Status: Existence Unconfirmed

Emmerdale Farm is a long-running British soap opera. Broadcast on ITV since 1972, the show has been on the air for over 50 years. In October 1981, a strike at Yorkshire Television caused the show to go into hiatus from November 1981 to January 1982. Consequently, Episodes 697 to 702 were never broadcast, though their existence has since been disputed.


Emmerdale Farm (now known simply as Emmerdale) was created by Kevin Laffan, a rural soap opera featuring storylines occurring primarily within a fictional Yorkshire Dales village.[1][2] Originally intended as an afternoon television show that would last for three months, its popularity has led to it receiving prime-time television slots, generally attracting around 5 million viewers per episode.[1][2] It was also declared the Best British Soap at the 2016 British Soap Awards.[3] Its most famous episode aired in December 1993, featuring a plane crash that killed several characters and attracting a record 18 million viewers.[4][2]

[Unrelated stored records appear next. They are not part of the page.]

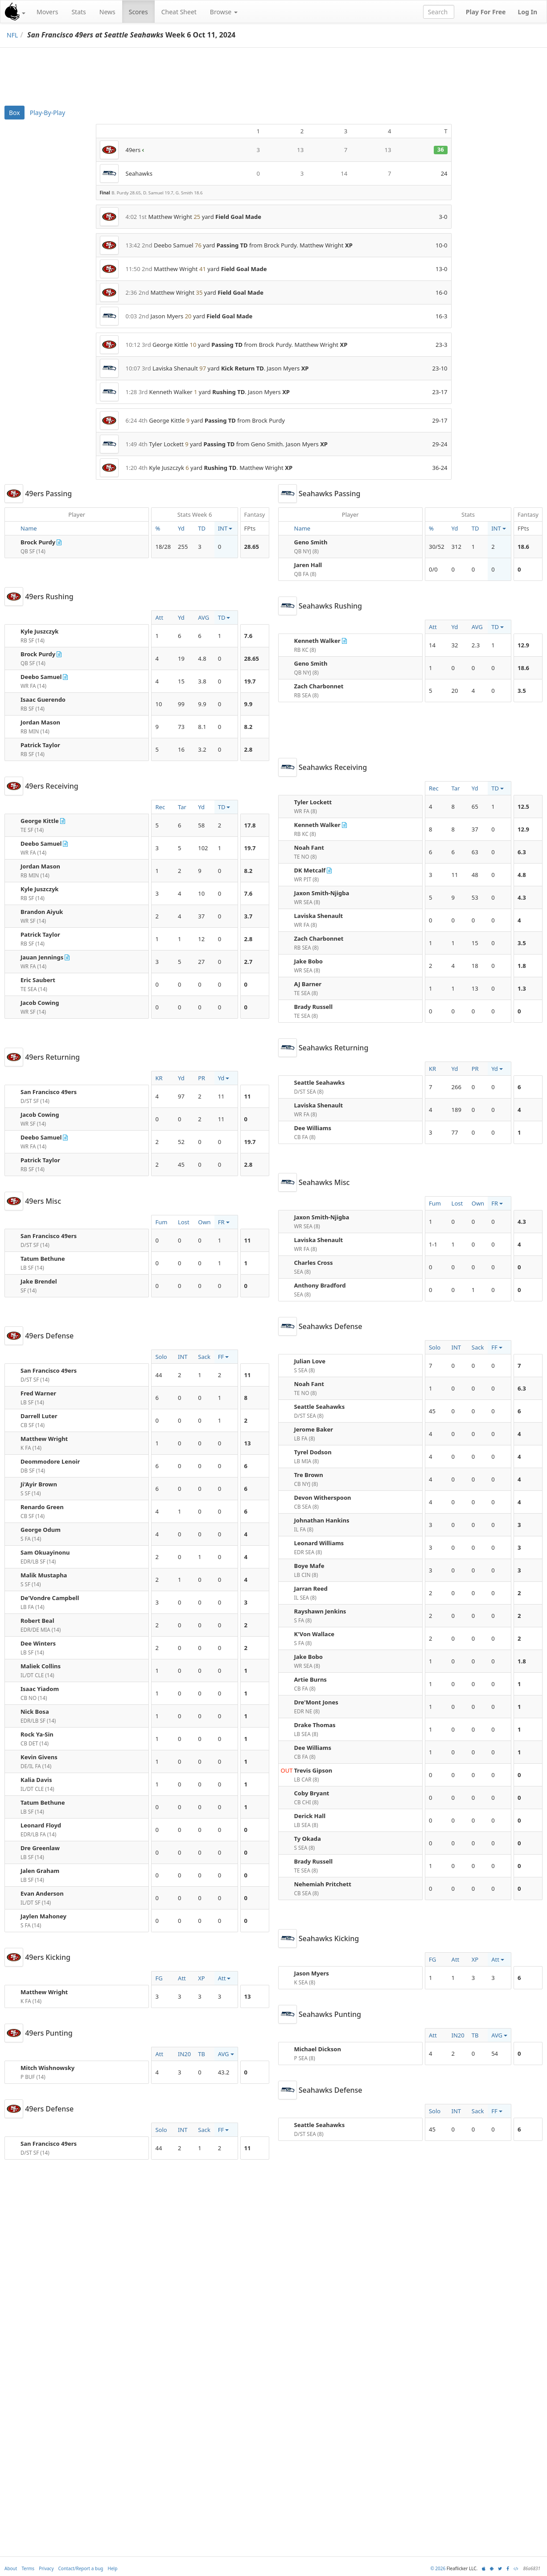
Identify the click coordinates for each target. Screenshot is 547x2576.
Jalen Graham (40, 1871)
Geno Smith (311, 542)
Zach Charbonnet (319, 686)
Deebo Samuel (41, 677)
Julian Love (309, 1361)
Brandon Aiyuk (42, 912)
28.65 (251, 547)
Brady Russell (313, 1007)
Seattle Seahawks (319, 1082)
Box (14, 112)
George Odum (41, 1530)
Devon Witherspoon (322, 1498)
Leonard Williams (319, 1543)
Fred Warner (38, 1393)
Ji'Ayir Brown (39, 1484)
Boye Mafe (309, 1566)
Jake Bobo (308, 961)
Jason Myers (311, 1973)
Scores (138, 12)
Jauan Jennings (42, 957)
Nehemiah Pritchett (322, 1884)
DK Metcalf (310, 870)
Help (113, 2568)
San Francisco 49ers (49, 1092)
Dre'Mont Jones (316, 1702)
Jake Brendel (39, 1281)
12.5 (523, 806)
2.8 (248, 749)
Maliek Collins (41, 1666)
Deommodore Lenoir (50, 1461)
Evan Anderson (42, 1893)
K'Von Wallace (314, 1634)
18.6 (523, 547)
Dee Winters (38, 1643)
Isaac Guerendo (43, 699)
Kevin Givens (39, 1757)
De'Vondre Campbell (50, 1598)
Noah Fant (309, 848)
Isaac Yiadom (40, 1689)
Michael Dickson (317, 2049)
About (10, 2568)
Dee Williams (313, 1128)
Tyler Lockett (313, 802)
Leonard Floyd (41, 1825)
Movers (47, 12)
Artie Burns (310, 1679)
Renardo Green (42, 1507)
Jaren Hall (308, 565)
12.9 (523, 645)
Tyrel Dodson (313, 1452)
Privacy (46, 2568)
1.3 (522, 988)
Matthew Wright (44, 1439)
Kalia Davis (36, 1780)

The show's production was affected by two strikes.[5][6][7] In 1979, a major ITV strike lasting from August to October 1979, affecting all of its shows including Emmerdale Farm.[5] Another strike occurred in October 1981, concerning a dispute between Yorkshire Television and its electricians.[6][7] This lasted throughout much of October, forcing Emmerdale Farm to go on hiatus once Episode 696 was broadcast on 5th November.[7][6] The show would not air new episodes until 12th January 1982.[7][6] Strangely, the first episode broadcast following the hiatus was listed as "Episode 703".[7][6] It therefore suggested that apparent Episodes 697 to 702 were produced, but an executive decision was made to leave them untelevised.[6][7]


Disputes emerge over whether Episodes 697 to 702 actually existed.[8][9][10][6][7] According to show storyliner Lance Parkin in his book 30 Years of Emmerdale, the episodes were officially made but were ultimately never transmitted.[6] However, when prompted regarding the episodes' status, ITV Archive insists no traces of the episodes ever existed because the aforementioned strike halted production.[9][10][8] This therefore creates an unexplained episode title anomaly, which remains as of the present day.[7][9][10] Because of the conflict surrounding the episodes' status, Kaleidoscope lists them as "missing, but was probably never made in the first place".[8]

A suggestion that may help to confirm or deny the existence of 697-702 would be to watch Episodes 696 and 703 to determine whether the narrative occurs seamlessly, or contains unexplained elements that may have arisen from the scrapped episodes.[10] However, the limited home media and streaming release of Emmerdale makes this tougher to achieve.[9]